All-Russian foundation cuts red tape

August 16, 1996

Russia's first home-grown training foundation, designed to encourage the creation of a quality market-place for business, management and public finance education, has set up stall in Moscow and leading regional cities.

The National Training Foundation, established by a raft of Russian federal ministries and agencies, including the State Committee on Higher Education and the ministries of education, labour, finance and economy, is supported by a $40 million World Bank loan.

Its aims - to increase the supply of managers and finance experts for the emerging market economy; to improve civil service financial management; and to help training organisations tender for cash from Western donor organisations - may not sound revolutionary. But the fact that the Russian government has underwritten repayment of 80 per cent of the loan from the federal budget and the emphasis on quality, rather than quantity in the NTF's projects, is.

Sergey Sementsov, the foundation's western-trained executive director, said: "This is the first case in the history of Russia when the government has borrowed money for training and is committed to paying it back to the World Bank."

The foundation, which opened last year, has 30 projects running in Moscow, St Petersburg and Nizhny Novgorod (formerly Gorky).
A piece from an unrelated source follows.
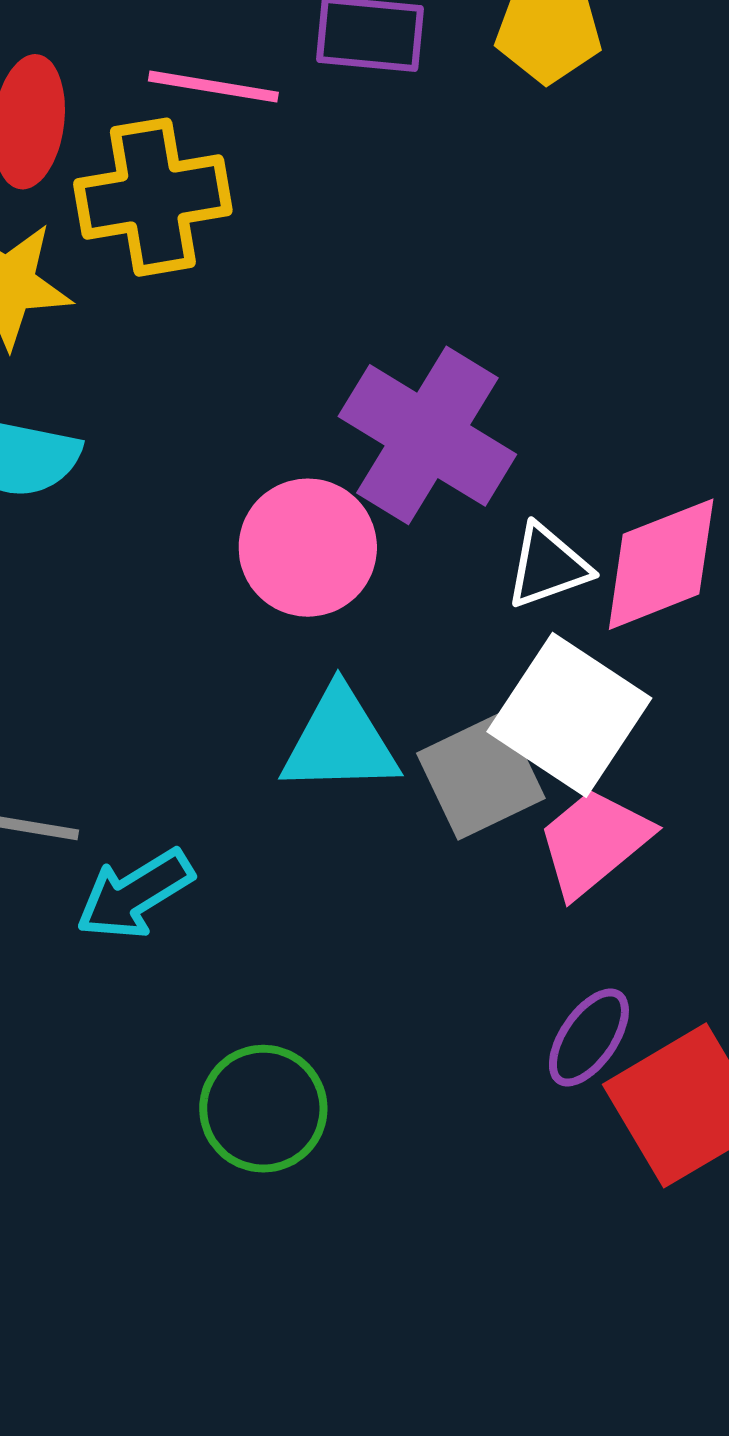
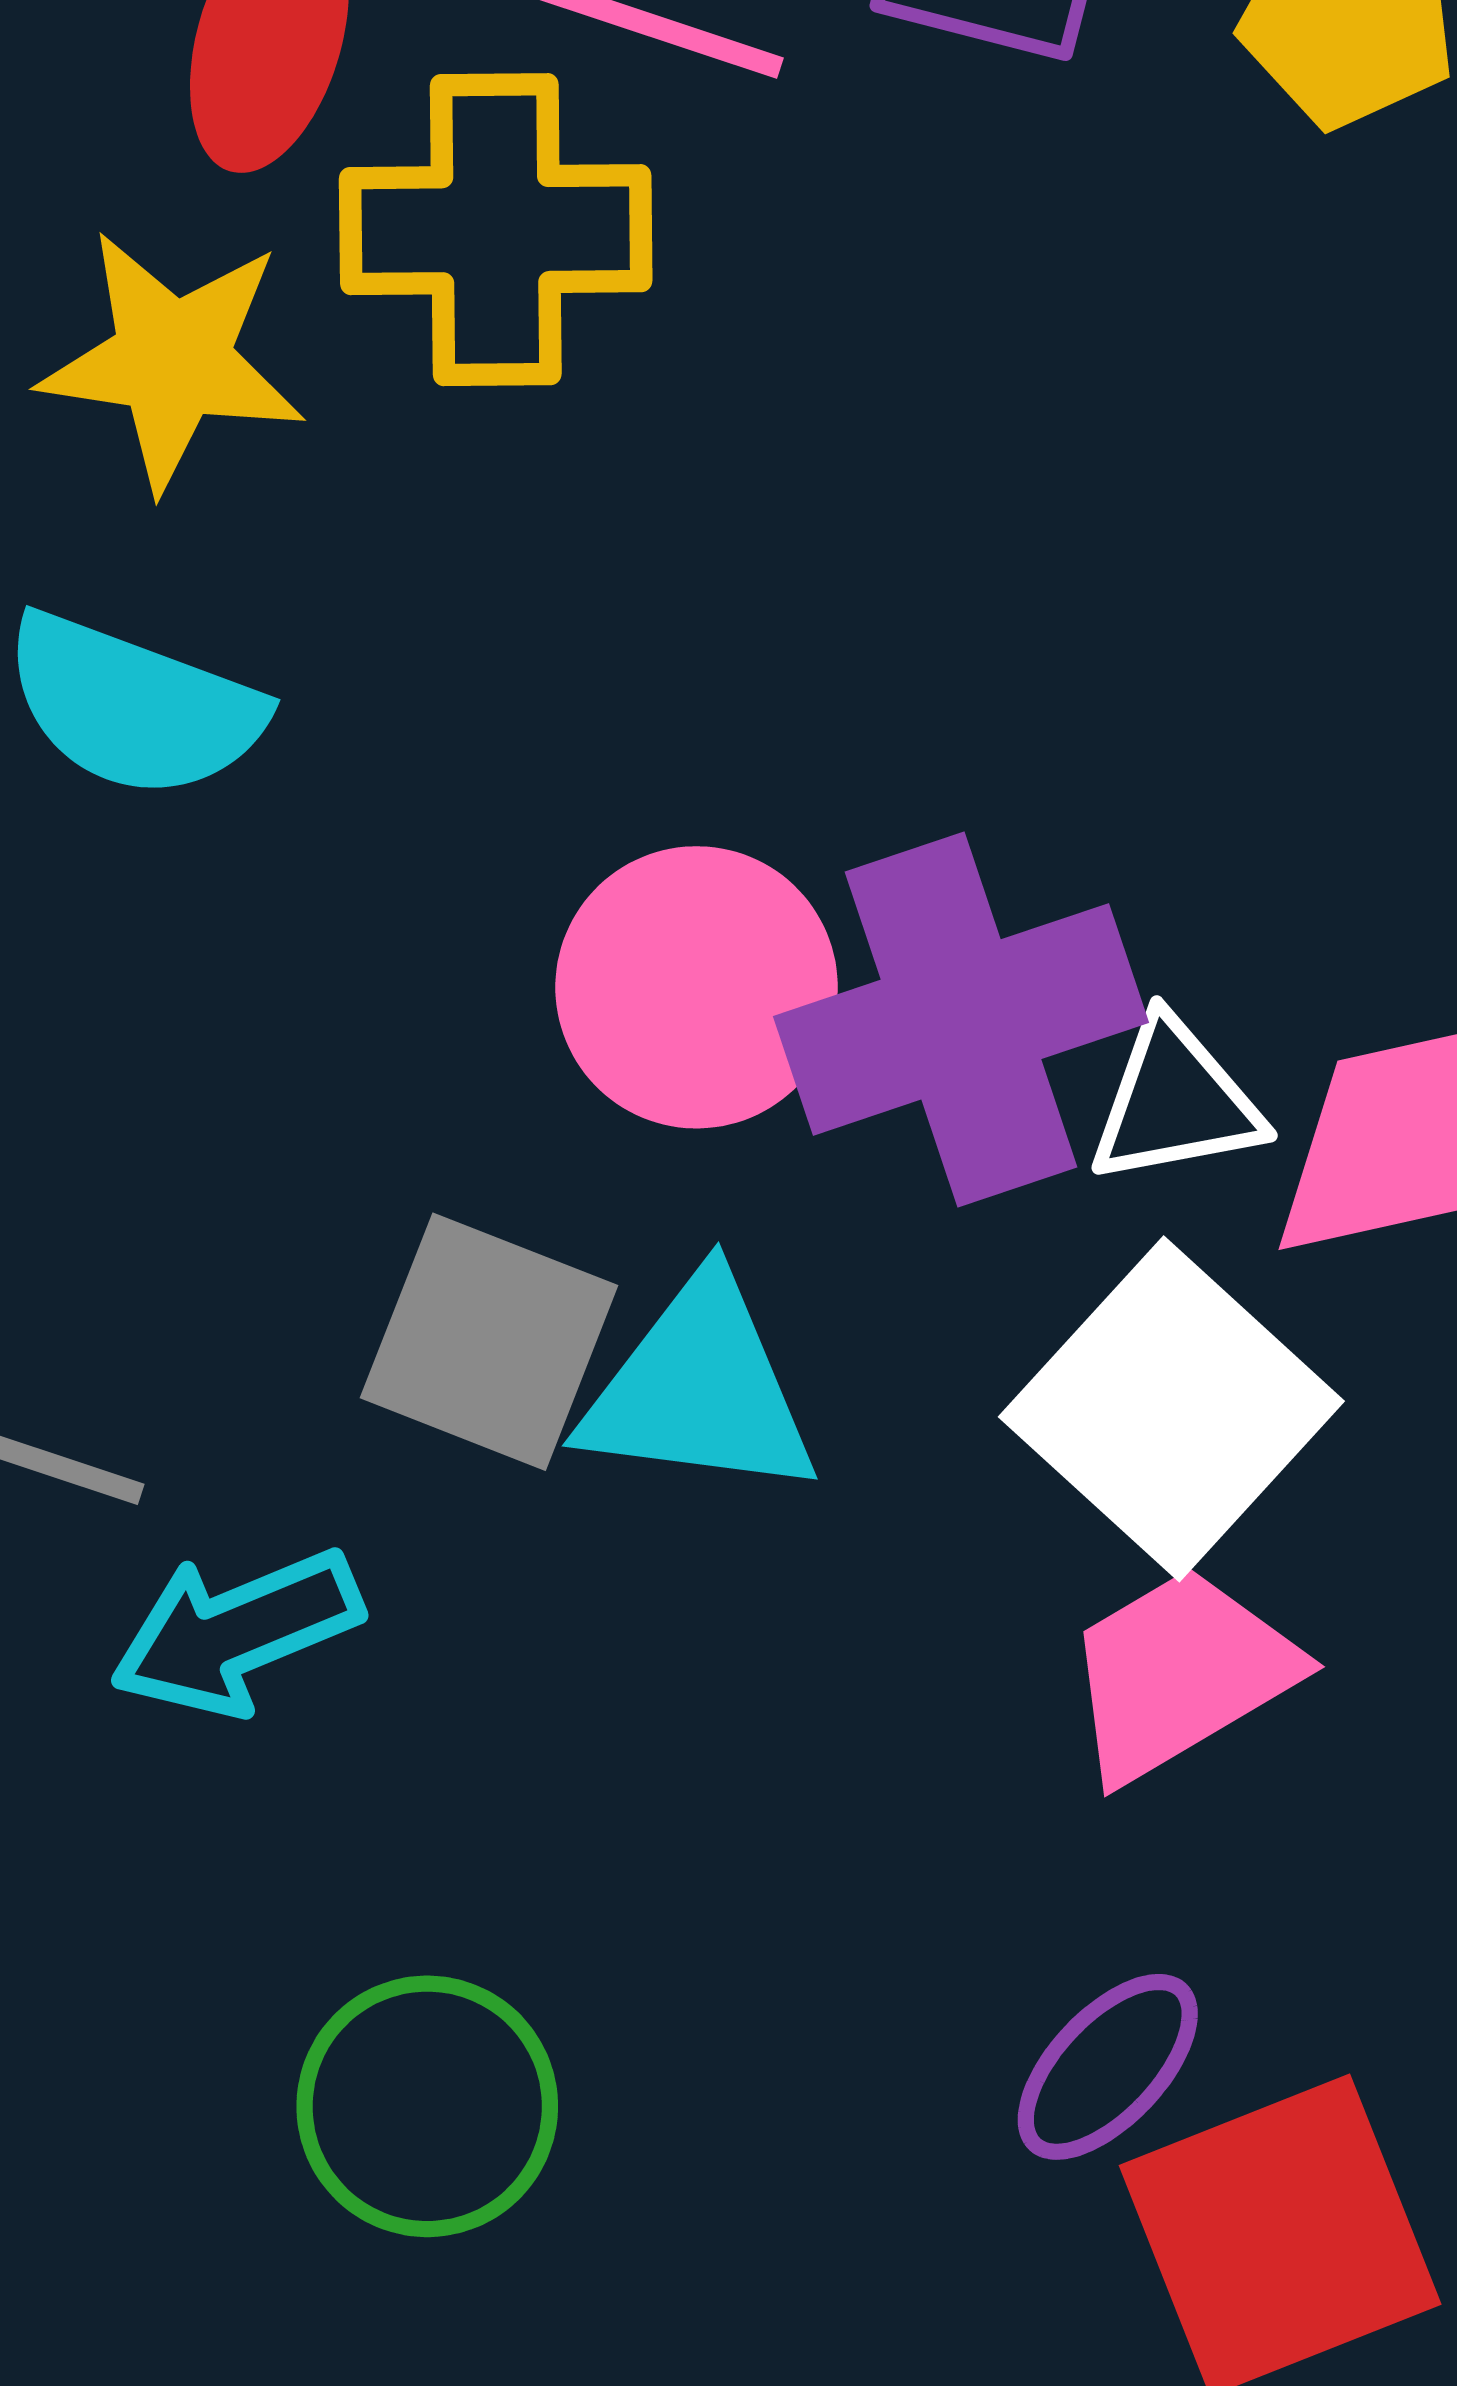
purple cross: (427, 435) -> (961, 1019), moved, turned 31
gray square: (481, 776) -> (489, 1342), moved, turned 38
Working with university economics and finance faculties, business schools, banks and private training agencies, it emphasises inter-active learning, where students work on real case studies, use computer and information technology and use distance learning packages.

One big weakness in Russia's dash to the market economy is the poor standard in financial training, said Mr Sementsov, who moved from a senior management position with the Russian office of Swedish car company Volvo to take charge of the NTF.

Many business managers and postgraduates were completing training programmes with little or no understanding of key areas such as, tendering for business, designing business plans and competitive bidding.

"They often don't even understand the importance of not just doing the job, but doing it according to contract within the terms of reference set out in the job schedule," said Mr Sementsov, who was in the first group of Soviet managers to take a training course at the London Business School in 1989 and who later graduated from Harvard University's advanced management programme.

For business schools and universities the NTF takes a flexible approach: "We do not always insist on the repayment of grants. At the Moscow Business School we're helping to establish and develop a computer network and it would be unreasonable to ask for a return." Michael Moore, an assistant director at the British Council in Moscow, is working on a project involving the Scottish arm of the Institute of Chartered Accountants and a St Petersburg financial institute. The aim is to train 45 accountants, auditors and finance specialists from academia, business and postgraduate courses as management trainers. Mr Moore said the importance of the foundation's role in training could not be underestimated.

"We're working to create a critical mass of British involvement in the educational sector here. This foundation is unique in that it's the first time that Russian higher education has been able to develop its own proposals and tender direct to one organisation for funding."

Oleg Vihansky, of Moscow State University economic faculty, said it was too early to give a full appraisal, but said the NTF worked, "very quietly with none of the red tape associated with other agencies, like the Soros Foundation".